Mendal was born on July 22, 1822 in a village named Heinzendorf near Brunn in Austria, now Brno in Czechoslovakia. He was the second son of his father. His father was a successful farmer and fruit grower too. His ancestry was a mixture of German and Czech. He graduated in 1840 and was admitted to the Augustinian monastery at Brunn in 1843. Mendel became a monk in 1847 in the age of twenty five.
In 1851, he was sent to the University of Vienna by the monastery authorities where he studied mathematics, physics and philosophy for two years, 1851-1853. Yet Mendal was diligent and sincere student but he did not do well in his studies, specially in mathematics and physics.
After completing his studies, he returned to Brunn in 1854 where he began his carrier as a temporary science teacher for fourteen years. His teaching subject was Physics and Natural History. He utilized his leisure time for conducting experiments on plant hybridization. It is said that his interest in evolution and origin of species was instrumental in directing his line of research.
When he was doing research, Mendel became a thorough student of Darwin’s work. He did not accept Darwin’s theories as adequate even though he was not opposed to evolution. Mendel carried on original experiments for seven years upon garden pea plant (Pisum sativum) in small kitchen garden of his house with the help of his own resources.

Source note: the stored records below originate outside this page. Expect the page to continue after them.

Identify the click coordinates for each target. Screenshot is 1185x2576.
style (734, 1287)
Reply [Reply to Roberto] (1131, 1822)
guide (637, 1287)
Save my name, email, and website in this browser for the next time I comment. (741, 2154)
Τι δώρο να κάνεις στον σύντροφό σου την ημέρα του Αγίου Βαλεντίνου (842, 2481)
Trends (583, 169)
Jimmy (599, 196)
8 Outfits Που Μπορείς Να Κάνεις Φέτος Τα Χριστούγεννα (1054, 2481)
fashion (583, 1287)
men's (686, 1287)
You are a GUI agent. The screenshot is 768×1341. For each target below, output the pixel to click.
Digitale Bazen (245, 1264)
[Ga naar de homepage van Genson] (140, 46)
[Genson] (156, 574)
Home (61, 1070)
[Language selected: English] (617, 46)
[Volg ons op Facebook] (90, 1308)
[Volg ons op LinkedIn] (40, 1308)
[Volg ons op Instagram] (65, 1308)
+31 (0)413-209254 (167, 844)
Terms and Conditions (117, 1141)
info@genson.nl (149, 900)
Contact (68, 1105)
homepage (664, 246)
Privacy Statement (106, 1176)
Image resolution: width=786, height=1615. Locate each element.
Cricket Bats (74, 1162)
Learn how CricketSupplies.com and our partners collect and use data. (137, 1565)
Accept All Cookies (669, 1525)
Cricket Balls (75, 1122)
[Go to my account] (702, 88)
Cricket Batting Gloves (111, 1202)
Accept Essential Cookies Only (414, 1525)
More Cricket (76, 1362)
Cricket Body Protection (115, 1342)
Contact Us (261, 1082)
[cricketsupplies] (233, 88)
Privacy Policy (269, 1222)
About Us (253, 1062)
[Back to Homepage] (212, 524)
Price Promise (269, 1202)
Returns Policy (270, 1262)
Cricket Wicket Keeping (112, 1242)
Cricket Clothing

The results which he obtained with peas (Pisum sativum) were sent to his teacher Carlvon Nageli for perusal but he failed to appreciate the importance of Mendel’s work.
Later he presented his findings before the Natural History Society of Brunn at two of its mettings on February 8 and March 8, 1865. This paper, entitled “Expts. in plant Hybridization” was presented in German language and was published in annual proceedings of the Society in 1866.
The proceedings were distributed to more than one hundred twenty (120) other Societies, Universities and Academics in different countries. Unfortunately his work was not recognized during his life time. He died in 1884 unrecognized and bitterly disappointed. His great contribution to genetics was not brought to light till 1900.
His line of work was later discovered by three botanists named de Vries of Holland, Von Tshermak of Austria and Correns of Germany. They realised that because Mendel’s results were published nearly thirty four years ago before their own work, so they named these principles of heredity after him.
In later years, Mendel performed experiments with bees and rajma plant (Phaseolus vulgaris) and on climatology but gradually he became more and more involved with the monastery administration, of which he became abbot in 1868.
Mendel’s principles were applied to plants as well as animals by Bateson in England, Cuenot from France and Castle from U.S.A. Castle has stated:
“Mendel has an analytical mind of first order which enabled him to plan and carry through successfully the most original and instructive series of studies in heredity ever executed.”
In view of the above, genetics may be defined as the science which deals with the organisation, transmission, structure and function of genes and origin of variation in them.